Following its publication of a report on the data discovery vendor community, consultancy firm Bloor Research has produced three more reports on other areas of the data management spectrum: data profiling, data cleansing and data quality. The smaller vendors in the reports seem to appear in the most favourable light due to their targeted coverage of their respective areas.
The data profiling report indicates that this area is distinct from data discovery because of its close association with data cleansing. Vendor solutions in the profiling space attempt to discover relationships between data elements (much the same as data discovery solutions) but also perform statistical analysis of that data to determine whether it is commensurate with expectations.
The report indicates that the similarity of data profiling to data discovery has been a hindrance for many of the vendors in the space because they have not fully exploited its potential. Philip Howard, author of the reports, examines four key aspects of the solutions in the space against which to judge their success: scalability and support for multiple, heterogeneous data sources; the data discovery facilities provided; support for collaboration between data users and stewards; and level of drill down with regards to statistical data.

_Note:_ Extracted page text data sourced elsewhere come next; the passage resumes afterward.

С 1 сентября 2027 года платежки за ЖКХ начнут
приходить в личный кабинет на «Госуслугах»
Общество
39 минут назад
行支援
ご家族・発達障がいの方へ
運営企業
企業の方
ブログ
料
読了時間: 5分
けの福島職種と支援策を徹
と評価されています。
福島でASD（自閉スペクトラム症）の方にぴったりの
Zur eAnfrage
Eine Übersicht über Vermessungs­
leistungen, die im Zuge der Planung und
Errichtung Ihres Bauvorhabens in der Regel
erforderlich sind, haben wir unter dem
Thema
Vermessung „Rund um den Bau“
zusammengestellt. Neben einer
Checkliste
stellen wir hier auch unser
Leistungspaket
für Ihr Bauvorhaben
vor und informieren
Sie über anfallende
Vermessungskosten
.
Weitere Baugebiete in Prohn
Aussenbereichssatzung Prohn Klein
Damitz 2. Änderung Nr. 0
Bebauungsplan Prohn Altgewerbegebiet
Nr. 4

“Flexibility will mean that the tool is more suitable for a wider range of tasks. If you are going to use data pro?ling as a part of broader data quality initiatives then you should be able to run data cleansing and matching routines without having to re-parse the information that you have already parsed for pro?ling purposes,” the report contends.

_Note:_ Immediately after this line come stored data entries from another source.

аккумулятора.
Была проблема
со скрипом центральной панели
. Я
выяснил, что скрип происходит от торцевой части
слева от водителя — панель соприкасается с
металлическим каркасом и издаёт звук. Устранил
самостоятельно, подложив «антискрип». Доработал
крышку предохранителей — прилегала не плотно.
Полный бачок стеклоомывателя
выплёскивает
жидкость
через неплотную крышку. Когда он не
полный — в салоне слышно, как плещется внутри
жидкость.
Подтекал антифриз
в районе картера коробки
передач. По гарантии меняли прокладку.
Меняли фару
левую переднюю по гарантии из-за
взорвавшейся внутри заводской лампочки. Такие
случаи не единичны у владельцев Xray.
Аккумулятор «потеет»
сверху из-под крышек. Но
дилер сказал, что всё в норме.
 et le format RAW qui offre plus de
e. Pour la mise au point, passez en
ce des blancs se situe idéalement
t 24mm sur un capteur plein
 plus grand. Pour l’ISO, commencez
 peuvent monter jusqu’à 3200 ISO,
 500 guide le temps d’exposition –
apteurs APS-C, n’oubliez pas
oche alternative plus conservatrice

Bloor examines 18 of the 20 main vendors in the data profiling space and places them into three camps: those that only offer data profiling; those that focus on data quality; and those that offer a broader set of capabilities. The first category includes BDQ, Datiris, Exeros, Sypherlink and x88; in the second are Datactics, Datamentors and Trillium; and in the third group are Ataccama, DataFlux, Global IDs, IBM, Informatica, Microsoft, Pervasive, SAP Business Objects and Talend. It also highlights the partnerships that have sprung up between the vendors, including CA and Exeros, BDQ and Datactics, and Ataccama and iWay.
The report contends that the smaller vendors, which have tended to place more emphasis on profiling, are a better bet than the larger, more generally focused players in the market. Of the big name providers, Bloor highlights Trillium as an example of a vendor “some way ahead of its major competitors in terms of data discovery”. It also references IBM and CA: “In the latter case thanks to its partnership with Exeros, though CA will be focused on data discovery to augment data modelling rather than for other purposes.”
Of the smaller players in the market, the firm singles out Exeros, Global IDs, Sypherlink and x88 as the leading innovators in this market, along with Ataccama, “especially when used in conjunction with iWay’s Integration Server”.
The data cleansing vendor report includes a lot of the same players but examines their capabilities for matching, standardisation and data enrichment. The report is largely focused on the process of name and address cleansing for data and highlights SAP, Business Objects, IBM, DataFlux, Trillium, Informatica, Microsoft and Oracle as the biggest players in this market. For the financial services community in particular, Bloor spotlights Silver Creek as a smaller, semantically focused vendor that is worthy of note.
Instead of merely profiling the vendor landscape, the data quality report asks whether firms should opt for a platform at all and if so, how broad it should be. It discusses the pros and cons of opting for an all in one data management approach versus a best of breed approach, which may entail integration complications. Bloor also discusses the influence that geographic presence and coverage may have on vendor choice.
“As may be imagined there are fewer vendors in this report than in the preceding ones, primarily because of the number of vendors who specialise in only one part of the market. We also have three notable omissions that declined to participate in one or more parts of this series and therefore could not be included here: Microsoft, Oracle and Pervasive,” the report says.
Of those included in the survey, it cites Global IDs, Trillium and Informatica as the “leading products” on an all round basis. It also highlights DataFlux and Datactics as “worth consideration” and gives Datanomic a mention for its “ease of use”.